The air bridge - code-named 'Cannonball' - was operated first by Hercules transport aircraft which had to refuel at Dakar in West Africa, at Ascension Island, then twice in the air to the Falklands, landing on the short Stanley Airport runway. Now passengers, military and civilian, Islanders and tourists, travel in comparative comfort in former commercial Tristars, refuelling only once, at Ascension Island. These 250-seater airliners and a fleet of VC-10 tanker refuelling aircraft are operated by 216 Squadron at Brize Norton. It originated from a Royal Naval Air Squadron in the First World War. Its motto, 'Dona Ferens', meaning 'Bearing Gifts', refers to its deadly initial unit as a bomber unit, not to its more benign peaceful Falklands role today. Its indefatigable pilots have flown more than 100 million miles, on the 16,000 mile return flight, burning 140 tons of fuel each way. They also maintain tanker aircraft on permanent quick reaction alert (QRA) in the Falklands to refuel the Tornado fighters for combat.

The Sound of Freedom

The four Tornadoes of 1435 flight are affectionately known as 'Faith', 'Hope' and 'Charity' - as were that flight's three Gladiators which defended Malta in the early days of World War Two - and 'Desperation'. The forces welcome the unique Falklands facilities for tri-service training including low-flying. The Islanders call the RAF fighters 'the sound of freedom'.

Aeromedical Evacuation

The RAF in co-operation with military and civilian medical teams from the hospital in Stanley have saved the lives of several Islanders with severe heart problems and even a baby born dangerously ill and also the lives of foreign seamen on the fishing fleets rescued by RAF helicopters.

Reconnaissance

Maritime radar reconnaissance Hercules patrol the vast two-million square miles of ocean of the South Atlantic Overseas Territories to keep a check on illegal fishing vessels and maintain a military presence as far south as the South Sandwich Islands and Southern Thule. The RAF's worst enemy now is the weather - treacherous cross-winds when landing, howling gales in the air, often poor visibility, and snow on the ground. The nearest diversion airfields are a thousand miles away on the South American mainland.

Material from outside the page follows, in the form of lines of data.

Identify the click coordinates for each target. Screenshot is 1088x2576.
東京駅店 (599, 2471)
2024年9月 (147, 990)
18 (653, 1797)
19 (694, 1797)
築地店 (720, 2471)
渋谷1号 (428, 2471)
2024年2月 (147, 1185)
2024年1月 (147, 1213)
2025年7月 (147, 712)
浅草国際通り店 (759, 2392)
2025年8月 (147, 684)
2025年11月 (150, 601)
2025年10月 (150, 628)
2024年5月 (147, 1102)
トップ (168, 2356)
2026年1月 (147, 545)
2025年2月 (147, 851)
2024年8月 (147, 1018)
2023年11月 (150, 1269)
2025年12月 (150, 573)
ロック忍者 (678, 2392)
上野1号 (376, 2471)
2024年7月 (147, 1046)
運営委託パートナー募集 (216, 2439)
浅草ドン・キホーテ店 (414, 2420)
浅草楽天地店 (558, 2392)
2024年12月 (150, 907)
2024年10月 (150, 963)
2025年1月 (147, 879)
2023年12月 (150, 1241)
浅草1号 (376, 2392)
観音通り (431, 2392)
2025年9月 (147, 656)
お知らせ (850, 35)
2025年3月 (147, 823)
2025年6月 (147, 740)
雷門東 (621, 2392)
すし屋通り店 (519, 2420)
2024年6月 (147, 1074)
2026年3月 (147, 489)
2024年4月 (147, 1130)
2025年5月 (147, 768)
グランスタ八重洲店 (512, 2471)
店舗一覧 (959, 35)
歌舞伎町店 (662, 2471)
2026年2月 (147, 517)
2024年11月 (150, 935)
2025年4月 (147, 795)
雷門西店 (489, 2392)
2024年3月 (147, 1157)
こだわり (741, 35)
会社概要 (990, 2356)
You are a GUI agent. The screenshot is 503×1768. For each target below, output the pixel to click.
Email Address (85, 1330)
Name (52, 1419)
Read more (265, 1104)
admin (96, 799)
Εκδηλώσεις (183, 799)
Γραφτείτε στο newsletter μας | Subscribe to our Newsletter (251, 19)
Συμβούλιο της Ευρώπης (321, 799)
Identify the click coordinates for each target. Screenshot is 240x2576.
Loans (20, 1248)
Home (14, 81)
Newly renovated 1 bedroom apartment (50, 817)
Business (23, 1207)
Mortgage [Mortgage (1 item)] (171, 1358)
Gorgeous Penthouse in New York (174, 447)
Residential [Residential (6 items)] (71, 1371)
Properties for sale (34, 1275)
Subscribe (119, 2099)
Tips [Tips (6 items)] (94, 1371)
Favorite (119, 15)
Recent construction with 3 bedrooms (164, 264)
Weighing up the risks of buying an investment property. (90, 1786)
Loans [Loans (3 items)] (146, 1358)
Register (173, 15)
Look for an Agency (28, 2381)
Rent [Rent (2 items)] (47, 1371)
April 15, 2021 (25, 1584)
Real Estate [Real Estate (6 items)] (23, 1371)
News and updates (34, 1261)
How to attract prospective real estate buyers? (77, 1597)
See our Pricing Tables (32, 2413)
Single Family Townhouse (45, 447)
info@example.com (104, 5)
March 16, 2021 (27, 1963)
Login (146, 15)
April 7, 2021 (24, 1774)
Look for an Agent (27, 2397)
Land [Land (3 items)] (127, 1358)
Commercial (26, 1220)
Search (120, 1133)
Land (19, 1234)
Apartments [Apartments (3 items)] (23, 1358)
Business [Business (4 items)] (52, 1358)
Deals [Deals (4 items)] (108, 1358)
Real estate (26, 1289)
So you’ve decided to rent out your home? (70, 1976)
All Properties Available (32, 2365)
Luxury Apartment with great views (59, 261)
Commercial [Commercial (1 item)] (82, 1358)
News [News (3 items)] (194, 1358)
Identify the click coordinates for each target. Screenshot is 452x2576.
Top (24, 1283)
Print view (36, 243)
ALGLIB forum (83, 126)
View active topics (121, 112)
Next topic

Phantoms: Gone but not Forgotten

After the War, the Falklands were defended by Phantom fighters, led by Wing Commander Ian Macfadyen, one of the RAF's top aerobatics display flyers. In one of the longest and most challenging flights of his forty year RAF career, he flew the first of eight Phantoms to the Falklands to replace the Task Force Harriers. Accompanied by 19 tanker aircraft, he had to refuel in flight 35 times as well as at Ascension. Air Marshal Ian Macfadyen, CB, OBE, later commanded British forces in the first Gulf War as Chief of Staff, then successor to General Sir Peter de la Biliere. He is now Lieutenant Governor of the Isle of Man. In a reunion there exactly twenty years since Harold Briley watched him land at Stanley, Air Marshal Macfadyen said his one regret is that professional duties in 1982 were so hectic with no time off that he met so few Islanders, who, he said, were utterly friendly and welcoming. RAF pilots say it is much the same now!

This article appeared in the Falkland Islands Newsletter, Edition 85, November 2003. The Falkland Islands Association is an independent organisation which brings together those who support the continuing freedom of the people of the Falkland Islands. Its Constitution states that its objectives are to assist the people of the Falkland Islands to decide their own future for themselves without being subjected to pressure direct or indirect from any quarter.